Core Concepts
Transformer-based CFAT enhances image super-resolution with triangular windows, improving performance and reducing distortion.
Abstract
Abstract:
Transformer models revolutionize image super-resolution by using complex contextual features.
Proposed CFAT combines triangular and rectangular windows for better attention mechanisms.
Introduction:
Efficient image compression is lossy, leading to the need for super-resolution techniques.

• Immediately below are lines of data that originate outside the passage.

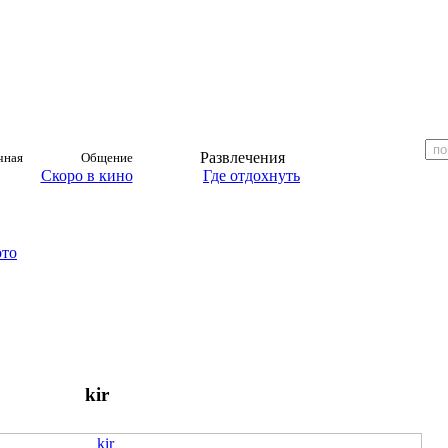
Развлечения
чная
Общение
Скоро в кино
Где отдохнуть
ото
kir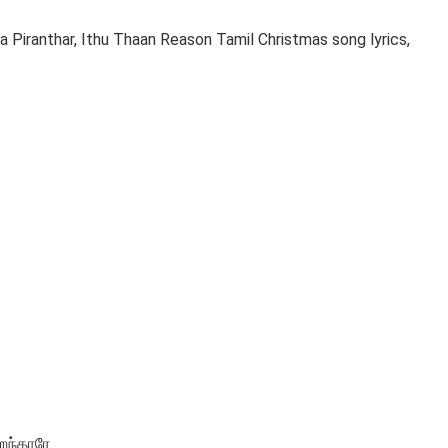
 Piranthar, Ithu Thaan Reason Tamil Christmas song lyrics,
றந்தாரே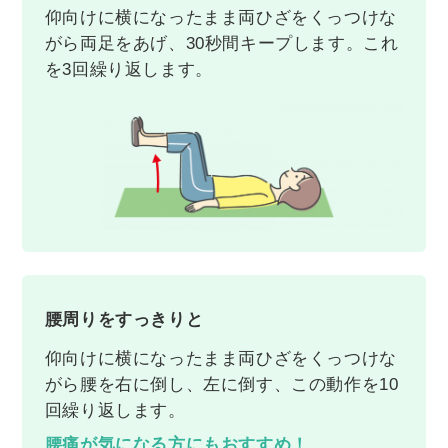
仰向けに横になったまま両ひざをくっつけな
がら両足をあげ、30秒間キープします。これ
を3回繰り返します。
腰周りをすっきりと
仰向けに横になったまま両ひざをくっつけな
がら腰を右に倒し、左に倒す、この動作を10
回繰り返します。
腰痛が気になる方にもおすすめ！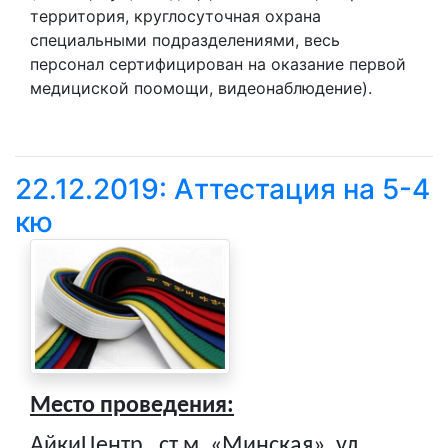
территория, круглосуточная охрана
специальными подразделениями, весь
персонал сертифицирован на оказание первой
медициской поомощи, видеонаблюдение).
22.12.2019: Аттестация на 5-4
кю
Место проведения:
АйкиЦентр
,
ст.м. «Минская», ул.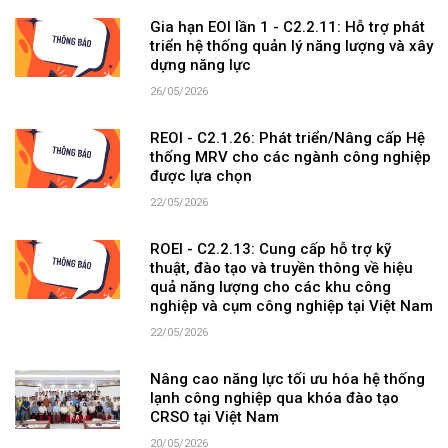
Gia hạn EOI lần 1 - C2.2.11: Hỗ trợ phát
triển hệ thống quản lý năng lượng và xây
dựng năng lực
26/05/2026
REOI - C2.1.26: Phát triển/Nâng cấp Hệ
thống MRV cho các ngành công nghiệp
được lựa chọn
22/05/2026
ROEI - C2.2.13: Cung cấp hỗ trợ kỹ
thuật, đào tạo và truyền thông về hiệu
quả năng lượng cho các khu công
nghiệp và cụm công nghiệp tại Việt Nam
22/05/2026
Nâng cao năng lực tối ưu hóa hệ thống
lạnh công nghiệp qua khóa đào tạo
CRSO tại Việt Nam
20/05/2026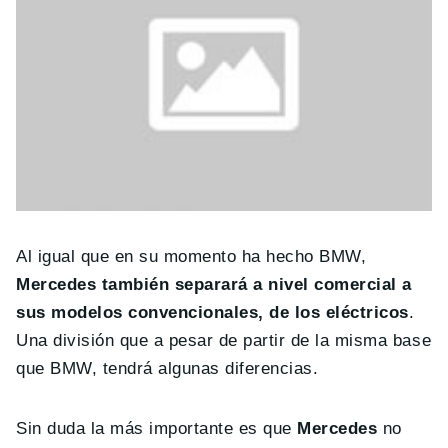
Al igual que en su momento ha hecho BMW,
Mercedes también separará a nivel comercial a
sus modelos convencionales, de los eléctricos
.
Una división que a pesar de partir de la misma base
que BMW, tendrá algunas diferencias.
Sin duda la más importante es que
Mercedes
no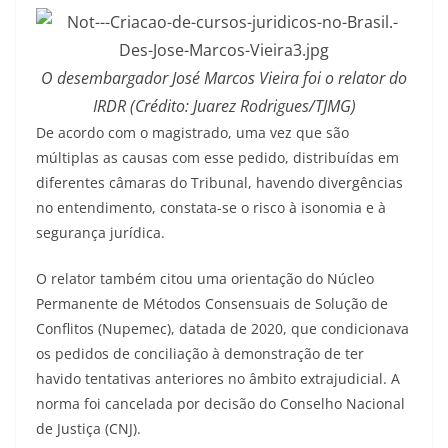
O desembargador José Marcos Vieira foi o relator do
IRDR (Crédito: Juarez Rodrigues/TJMG)
De acordo com o magistrado, uma vez que são
múltiplas as causas com esse pedido, distribuídas em
diferentes câmaras do Tribunal, havendo divergências
no entendimento, constata-se o risco à isonomia e à
segurança jurídica.
O relator também citou uma orientação do Núcleo
Permanente de Métodos Consensuais de Solução de
Conflitos (Nupemec), datada de 2020, que condicionava
os pedidos de conciliação à demonstração de ter
havido tentativas anteriores no âmbito extrajudicial. A
norma foi cancelada por decisão do Conselho Nacional
de Justiça (CNJ).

CNN-based models enhanced SR capabilities but had limitations in feature extraction.
Related Works:
CNN-based SR models like EDSR and SAN improved feature extraction and attention mechanisms.
Vision Transformer (ViT) based models like SwinIR and ART leverage long-range dependencies effectively.
Proposed Method:
CFAT architecture includes head, body, and tail modules for feature extraction and reconstruction.
Triangular window technique improves shifting modes and reduces boundary-level distortion.
Experiments:
Extensive experiments on benchmark datasets show superior performance of CFAT over SOTA models.
Ablation Study:
Varying hyperparameters like window size, shift size, interval size, etc., impact model performance significantly.
Comparisons:
Quantitative comparison shows CFAT outperforms other state-of-the-art methods in terms of PSNR and SSIM.
Conclusion:
CFAT with triangular windows offers a novel approach to image super-resolution with improved performance.
Stats
Our proposed model shows a significant 0.7 dB performance improvement over other state-of-the-art SR architectures.